I am very curious as to which title company was involved and what, if any, the political connections of that company are. I'm sure the Attorney General will be aggressive in his investigation, since he's running for Governor in 2008 and nothing makes him look better than uncovering and prosecuting government corruption.

If there's any local political hay to be made of this scandal, I'm sure some candidates will come up with some proposals; I may even do so myself. I understand that the bonding requirements for these positions are ridiculously low, so an update of the statuory requirements may be in order. A little more sunshine on government never hurt anyone, either.

In any case, it will be interesting to watch as the matter unfolds.

In Liberty

Monday, March 20, 2006

TDD Abuse is Epidemic!

If you haven't read the dB article on the state audit of Transportation Development Districts, do so now! Our local $6,000,000-plus TDD is just a drop in the $800,000,000 bucket of taxes impsoed without a vote of any real citizens, just that of the retail developers who benefit from the tax.

Isn't this sort of thing why we voted the Hancock Amendment? How did our legislators decide that people who pay the tax can't vote on it? Isn't it time to do something to stop this abuse?

The City Council election in Warrensburg is only 2 weeks away. Your choices are the incumbent who supported the Hawthorne TDD (the extra 1/2 cent you pay every time you visit Wal-Mart) or a relatively unknown individual who says she opposes the tax. I certainly hope she gets a chance to bring her issues to the public, now that absentee voting has already opened.

In Liberty

Tuesday, March 14, 2006

Making Employees Happy

I see that the City Council decided to reward city employees by reducing the proposed pay increase from 2.5% to 1.5%. That ought to make them happy and help reduce turnover. Sure it will.

Friday, March 03, 2006

Einent Domain "reform"

The state legislature has come up with its new compromise bill to "reform" eminent domain and TIF. This will probably be the one that passes, since virtually all the Republicans seem to be co-sponsors. It's a pretty long bill, and I haven't had the chance to reflect on the details, but it is certainly an improvement on the current open season on private property. Whether it's adequate remains to be seen.

To read it yourself, it's HB-1441.

In Liberty

Wednesday, March 01, 2006

City Regulating Resale?

I've been doing some more thinking about the City's desire to require resale businesses to keep detailed logs of everything they buy for resale. I know the intent is good - to find theives and return stolen goods to the rightful owners, but ...

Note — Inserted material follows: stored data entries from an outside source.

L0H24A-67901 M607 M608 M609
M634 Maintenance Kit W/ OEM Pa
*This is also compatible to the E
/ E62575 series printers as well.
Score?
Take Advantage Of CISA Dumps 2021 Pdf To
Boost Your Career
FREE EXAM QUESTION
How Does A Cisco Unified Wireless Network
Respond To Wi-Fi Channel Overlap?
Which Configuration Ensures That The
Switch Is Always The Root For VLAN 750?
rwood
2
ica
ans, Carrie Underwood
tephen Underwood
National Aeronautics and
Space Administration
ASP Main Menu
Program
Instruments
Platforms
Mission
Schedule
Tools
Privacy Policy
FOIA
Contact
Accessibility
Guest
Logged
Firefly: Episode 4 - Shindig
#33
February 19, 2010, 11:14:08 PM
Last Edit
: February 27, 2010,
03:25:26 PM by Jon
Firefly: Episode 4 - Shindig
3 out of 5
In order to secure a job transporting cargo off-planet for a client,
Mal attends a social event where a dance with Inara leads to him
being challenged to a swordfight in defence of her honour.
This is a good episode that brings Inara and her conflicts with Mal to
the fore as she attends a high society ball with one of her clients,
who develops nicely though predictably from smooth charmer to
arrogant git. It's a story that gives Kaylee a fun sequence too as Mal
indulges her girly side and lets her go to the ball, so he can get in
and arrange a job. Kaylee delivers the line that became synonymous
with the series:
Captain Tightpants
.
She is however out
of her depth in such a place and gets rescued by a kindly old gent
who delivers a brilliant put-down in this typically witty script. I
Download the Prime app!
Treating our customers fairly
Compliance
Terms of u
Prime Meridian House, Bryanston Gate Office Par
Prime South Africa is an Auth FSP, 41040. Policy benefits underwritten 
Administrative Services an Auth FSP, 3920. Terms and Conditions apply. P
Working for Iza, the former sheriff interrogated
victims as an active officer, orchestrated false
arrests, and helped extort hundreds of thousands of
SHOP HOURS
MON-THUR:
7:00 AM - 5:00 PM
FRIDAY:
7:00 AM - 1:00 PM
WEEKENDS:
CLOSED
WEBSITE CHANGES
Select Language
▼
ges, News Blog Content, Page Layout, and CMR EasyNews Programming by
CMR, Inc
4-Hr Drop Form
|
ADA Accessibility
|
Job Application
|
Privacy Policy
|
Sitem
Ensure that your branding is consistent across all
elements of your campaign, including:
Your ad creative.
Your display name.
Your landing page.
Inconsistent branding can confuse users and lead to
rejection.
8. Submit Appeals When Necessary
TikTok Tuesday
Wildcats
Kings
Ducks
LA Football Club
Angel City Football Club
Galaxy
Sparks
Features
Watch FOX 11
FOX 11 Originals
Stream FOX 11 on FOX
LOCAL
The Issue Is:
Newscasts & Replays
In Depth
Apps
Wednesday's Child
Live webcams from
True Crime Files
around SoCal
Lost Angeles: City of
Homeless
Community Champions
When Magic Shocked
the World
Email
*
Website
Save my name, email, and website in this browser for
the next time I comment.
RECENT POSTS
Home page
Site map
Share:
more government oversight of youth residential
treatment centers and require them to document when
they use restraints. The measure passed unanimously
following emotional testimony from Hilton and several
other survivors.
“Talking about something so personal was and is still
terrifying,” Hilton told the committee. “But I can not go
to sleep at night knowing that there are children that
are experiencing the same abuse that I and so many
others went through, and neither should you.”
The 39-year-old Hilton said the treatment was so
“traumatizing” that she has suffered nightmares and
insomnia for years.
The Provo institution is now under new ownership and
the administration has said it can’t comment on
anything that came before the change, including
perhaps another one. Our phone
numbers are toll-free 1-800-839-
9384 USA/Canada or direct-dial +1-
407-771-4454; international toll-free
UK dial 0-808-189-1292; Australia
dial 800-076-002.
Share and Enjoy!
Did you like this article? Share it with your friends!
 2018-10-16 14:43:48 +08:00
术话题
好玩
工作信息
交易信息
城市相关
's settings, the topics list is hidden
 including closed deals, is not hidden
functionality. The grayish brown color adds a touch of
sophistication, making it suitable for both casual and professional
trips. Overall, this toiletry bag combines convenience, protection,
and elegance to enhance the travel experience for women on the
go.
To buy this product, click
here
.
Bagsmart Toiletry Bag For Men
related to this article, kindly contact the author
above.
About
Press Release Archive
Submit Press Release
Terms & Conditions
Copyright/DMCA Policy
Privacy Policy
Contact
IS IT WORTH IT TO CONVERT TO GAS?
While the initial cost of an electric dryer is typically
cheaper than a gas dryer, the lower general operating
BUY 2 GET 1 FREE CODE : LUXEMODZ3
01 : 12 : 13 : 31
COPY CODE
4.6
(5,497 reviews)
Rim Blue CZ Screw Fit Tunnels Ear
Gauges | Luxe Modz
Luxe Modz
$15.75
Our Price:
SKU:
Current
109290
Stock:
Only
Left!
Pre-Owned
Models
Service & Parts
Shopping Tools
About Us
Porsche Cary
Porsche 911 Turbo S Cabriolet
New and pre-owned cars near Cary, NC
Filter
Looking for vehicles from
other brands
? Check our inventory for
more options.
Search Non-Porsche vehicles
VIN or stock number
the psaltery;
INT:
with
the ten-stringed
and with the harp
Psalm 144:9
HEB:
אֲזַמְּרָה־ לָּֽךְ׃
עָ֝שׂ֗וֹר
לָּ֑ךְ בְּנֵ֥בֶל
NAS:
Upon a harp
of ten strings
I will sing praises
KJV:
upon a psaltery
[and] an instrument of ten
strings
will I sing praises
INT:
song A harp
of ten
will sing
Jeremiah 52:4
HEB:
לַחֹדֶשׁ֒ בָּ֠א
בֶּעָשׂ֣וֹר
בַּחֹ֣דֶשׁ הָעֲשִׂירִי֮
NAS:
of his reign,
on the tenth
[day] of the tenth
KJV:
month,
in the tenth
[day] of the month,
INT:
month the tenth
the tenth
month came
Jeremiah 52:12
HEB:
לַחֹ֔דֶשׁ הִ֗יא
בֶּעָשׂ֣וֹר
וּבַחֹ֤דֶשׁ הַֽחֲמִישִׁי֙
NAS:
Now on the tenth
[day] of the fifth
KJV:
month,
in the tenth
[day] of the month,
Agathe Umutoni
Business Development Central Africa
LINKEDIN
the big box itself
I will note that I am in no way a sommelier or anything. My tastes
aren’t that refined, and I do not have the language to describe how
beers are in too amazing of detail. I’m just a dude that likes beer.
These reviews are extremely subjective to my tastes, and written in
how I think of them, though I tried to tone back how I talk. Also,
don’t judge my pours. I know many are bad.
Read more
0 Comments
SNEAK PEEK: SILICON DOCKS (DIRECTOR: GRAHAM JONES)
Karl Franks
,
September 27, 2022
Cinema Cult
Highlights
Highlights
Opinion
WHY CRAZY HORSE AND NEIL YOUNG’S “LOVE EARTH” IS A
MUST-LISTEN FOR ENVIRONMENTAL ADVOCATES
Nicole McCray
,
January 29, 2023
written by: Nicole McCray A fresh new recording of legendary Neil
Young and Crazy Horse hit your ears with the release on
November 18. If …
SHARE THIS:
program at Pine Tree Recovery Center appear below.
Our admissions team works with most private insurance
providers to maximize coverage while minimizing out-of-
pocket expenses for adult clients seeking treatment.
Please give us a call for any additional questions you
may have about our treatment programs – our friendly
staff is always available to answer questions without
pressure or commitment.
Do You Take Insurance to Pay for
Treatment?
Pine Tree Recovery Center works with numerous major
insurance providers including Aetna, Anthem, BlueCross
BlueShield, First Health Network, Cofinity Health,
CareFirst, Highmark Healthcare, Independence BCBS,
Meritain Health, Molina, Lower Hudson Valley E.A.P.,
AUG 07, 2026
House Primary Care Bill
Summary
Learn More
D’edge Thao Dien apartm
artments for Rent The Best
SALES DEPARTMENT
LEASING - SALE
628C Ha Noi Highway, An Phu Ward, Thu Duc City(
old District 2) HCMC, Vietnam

I wonder - do they understand how the resale business works around here? Do they want to limit it to certain types of property or include everything? Would there be a certain minimum value? Would it apply to all the people who have booths at antique malls and flea markets within the city or just to management? Would it apply to items bought by booth owners for resale at garage sales? Would it apply to items sold within the city limits if purchased outside the city limits? What about trash picking for resale? What kind of proof would they have to keep of where they actually obtained the goods? Who'd pay for the administrative burden? How many staff people would the city add to compile the weekly reports and compare them to the "hot list?" What's to stop the resellers from moving their businesses outside the city limits and costing the city sales tax money? Do we really want this level of intrusion into our business lives?

Missouri has a law that requires state agencies promulgating administrative rules to estimate their effect on small business and to prepare a small business impact statement. While this law (536-300) doesn't apply to cities, perhaps Warrensburg should follow its precepts before opening this can of worms.

My wife, Sandra, has a booth at the Those Were the Days mall and has written her own thoughts; I'm posting them as a comment to this topic.